There are two problems with this. First, despite government subsidies, green energy has proven too expensive and less available than coal, oil and gas. Secondly, shale technology and other modern techniques have opened up vast underground reserves that not only show great energy promise but are destined to produce hundreds of thousands of new jobs. America's energy future is a battle between a top down, government knows best elite who claim to know what is best, and the rest of us who understand what makes the actual world work. Economist Robert Samuelson has called Obama's decision on Keystone "insanity." So far the elites are winning. But those who want cheaper abundant energy and good-paying jobs might not let them get away with this for long.   

Secondly, we have the insane discussion of whether Mitt Romney or other rich Americans are "paying enough in taxes." Time was in America that one's tax return was private and that the only issue was whether the public official or candidate had filed them legally. Not any more. We live now in a world where wealth is evil and candidates must somehow morally justify their tax rates.

The question is no longer what money it takes to run the government but whether I am paying too little in tax compared to others. Ideologues like Obama staffer David Plouffe give speeches portraying America as a nation where government allocates economic resources in the way that seems best to those in power, while demonizing many job creators who have succeeded along the way. One of the reasons Mitt Romney and many rich Democrats pay rates in the low teens is because when the nation was in recession in 2001, Democrats and Republicans lowered rates on dividends and capital gains in order to keep money invested in business and the stock market in order to create jobs.
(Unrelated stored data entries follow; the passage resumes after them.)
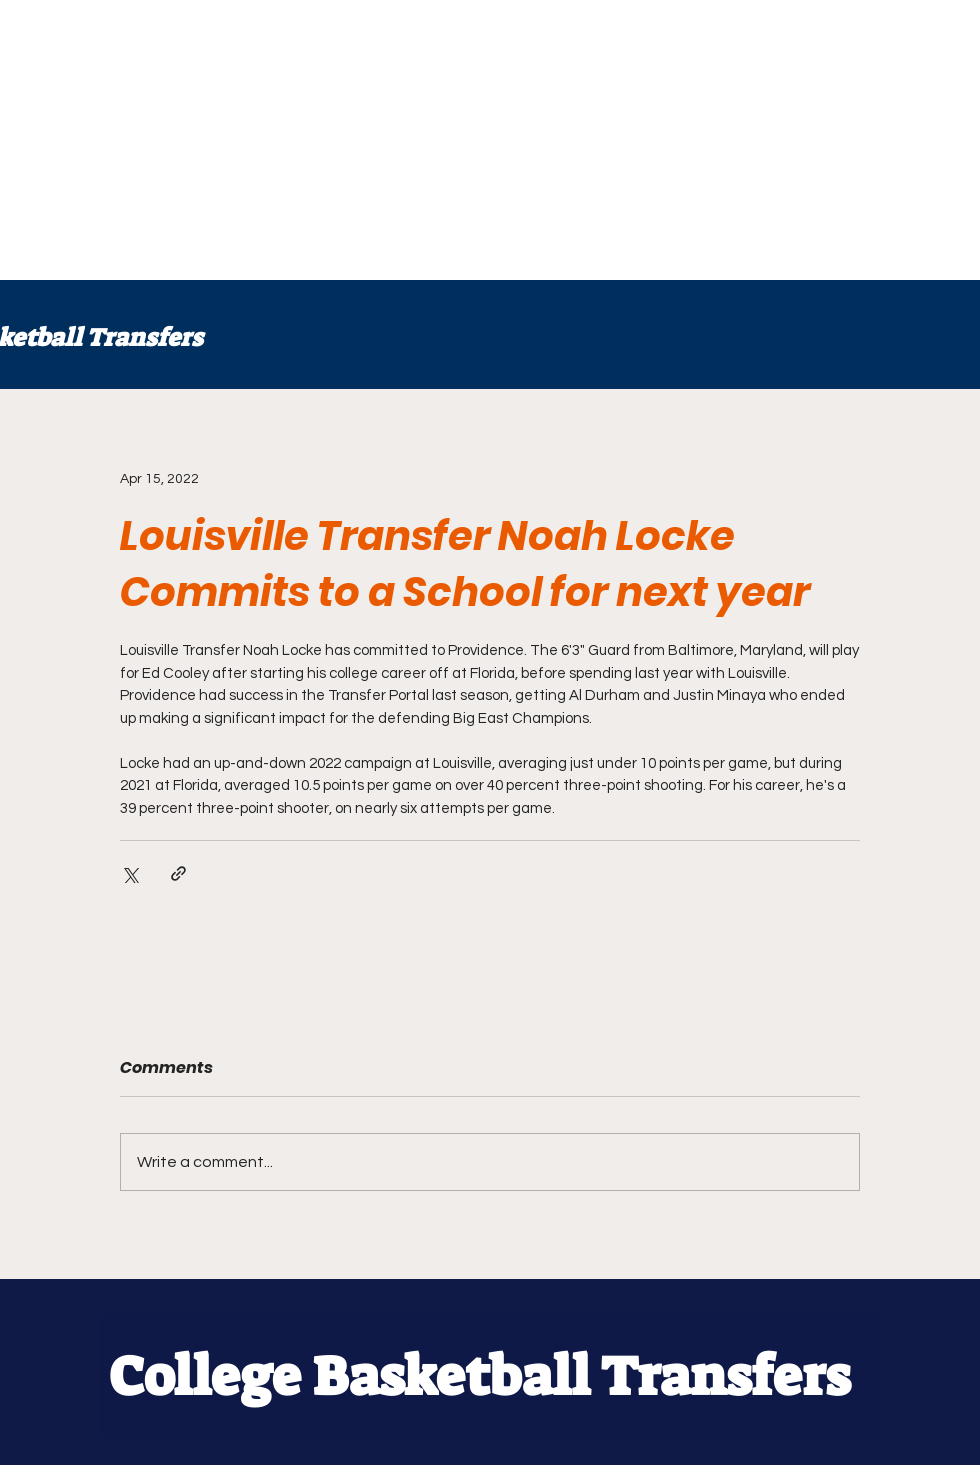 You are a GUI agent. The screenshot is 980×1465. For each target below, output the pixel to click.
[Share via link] (178, 873)
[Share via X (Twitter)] (129, 873) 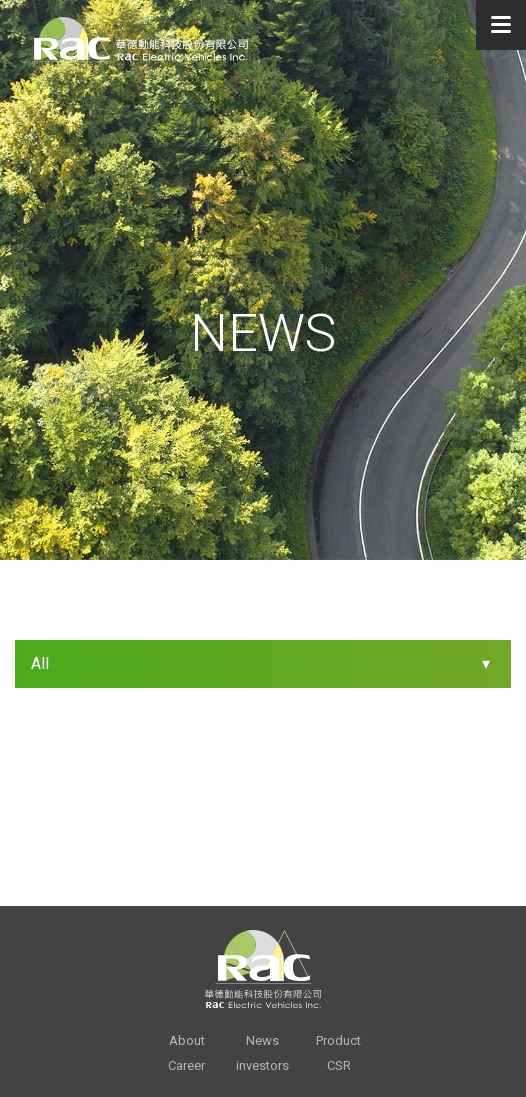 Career (186, 1065)
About (187, 1040)
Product (338, 1040)
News (262, 1040)
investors (262, 1065)
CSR (339, 1065)
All (40, 663) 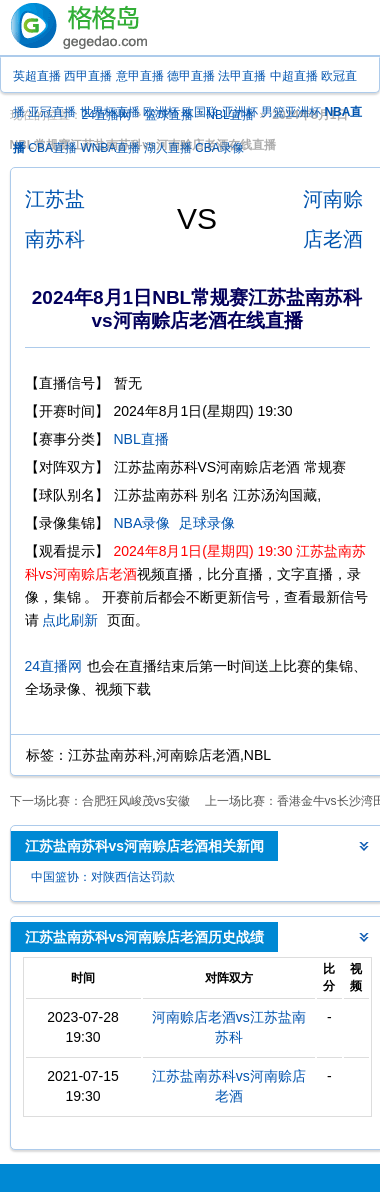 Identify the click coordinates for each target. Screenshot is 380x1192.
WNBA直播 (110, 148)
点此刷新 (70, 620)
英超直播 (37, 76)
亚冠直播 (52, 112)
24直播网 (54, 666)
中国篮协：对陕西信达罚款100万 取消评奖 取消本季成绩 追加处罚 (104, 879)
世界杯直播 (110, 112)
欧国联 (200, 112)
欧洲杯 (161, 112)
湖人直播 (168, 148)
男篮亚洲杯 (291, 112)
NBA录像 (142, 523)
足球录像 (207, 523)
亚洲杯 (240, 112)
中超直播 (294, 76)
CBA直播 (52, 148)
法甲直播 (242, 76)
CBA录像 (219, 148)
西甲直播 (88, 76)
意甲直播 (140, 76)
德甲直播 (191, 76)
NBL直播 (141, 439)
But this is lost on the post-modern mindset that sets Americans against each other economically for political advantage. Somehow associating wealth with shame is about as un-American as anything in our history. This must not stand.

Thirdly is the attack on private equity, which has been exacerbated by Republican candidates attacking it. The reality is that economic ignorance combined with a headlong rush to socialism is driving this debate. What is at stake? A lot. The American economy is powerful and dynamic in the sense that creative destruction occurs constantly. In a typical growing economy, many jobs are lost but many more are created. Jobs in companies that are no longer needed (see Kodak) are eliminated at the same time other enterprises flourish because of demand for their products (see Apple).
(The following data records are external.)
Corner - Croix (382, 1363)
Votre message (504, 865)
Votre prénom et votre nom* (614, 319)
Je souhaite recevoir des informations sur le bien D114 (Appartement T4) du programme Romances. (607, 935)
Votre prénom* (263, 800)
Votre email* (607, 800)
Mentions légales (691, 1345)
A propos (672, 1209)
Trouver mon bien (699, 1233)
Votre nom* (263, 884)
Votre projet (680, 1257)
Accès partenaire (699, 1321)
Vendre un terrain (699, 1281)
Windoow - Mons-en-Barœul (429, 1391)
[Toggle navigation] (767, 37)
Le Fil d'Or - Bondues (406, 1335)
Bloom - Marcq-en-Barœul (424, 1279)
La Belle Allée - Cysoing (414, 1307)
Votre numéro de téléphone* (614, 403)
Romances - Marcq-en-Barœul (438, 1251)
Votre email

Private equity hastens this process by examining, fixing and streamlining companies to make them more profitable. Efficiency replaces inefficiency. Some jobs are lost. More are normally created if the business becomes successful.  There are no guarantees.That is the whole point of private equity. For all this, the American economy spins forward and upward as this messy but orderly process continues.
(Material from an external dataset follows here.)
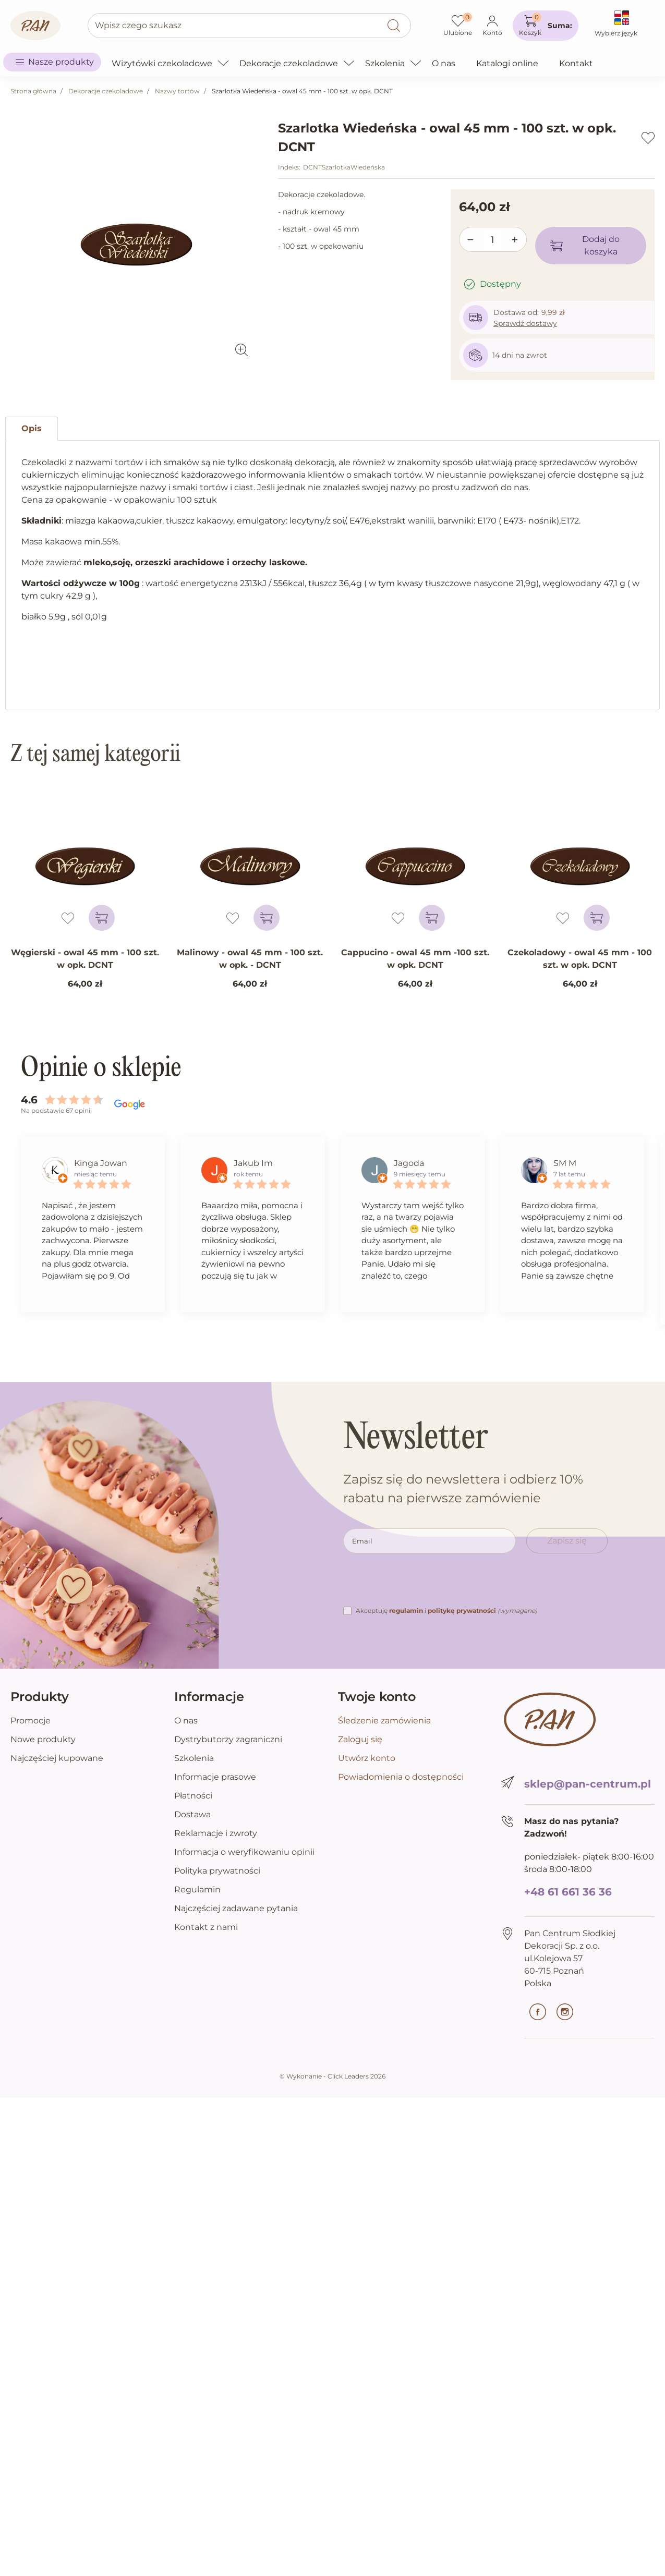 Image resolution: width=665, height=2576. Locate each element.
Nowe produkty (43, 1739)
The problem now is that we are mired in a flat-lined economy. Too many people are using this to declare the system broken. It isn't. Not by a long shot. But we ourselves can break it by abandoning it and replacing it with something guaranteed to fail, a government run economy, not subject to creative destruction, that picks winners and losers and has never run a single program with high efficiency and productivity. This is the great temptation at hand. It is being stoked by President Obama, his surrogates and the Occupy Wall Streeters. They must be answered loudly and clearly in debate and at the ballot box in November 2012.

It is time for average Americans to stand up and reject these crazy ideas about money, jobs, taxes and economic growth. The free enterprise system still works and will someday create jobs and prosperity again for the vast majority of Americans, unless we abandon what made us a great nation and can make us great again.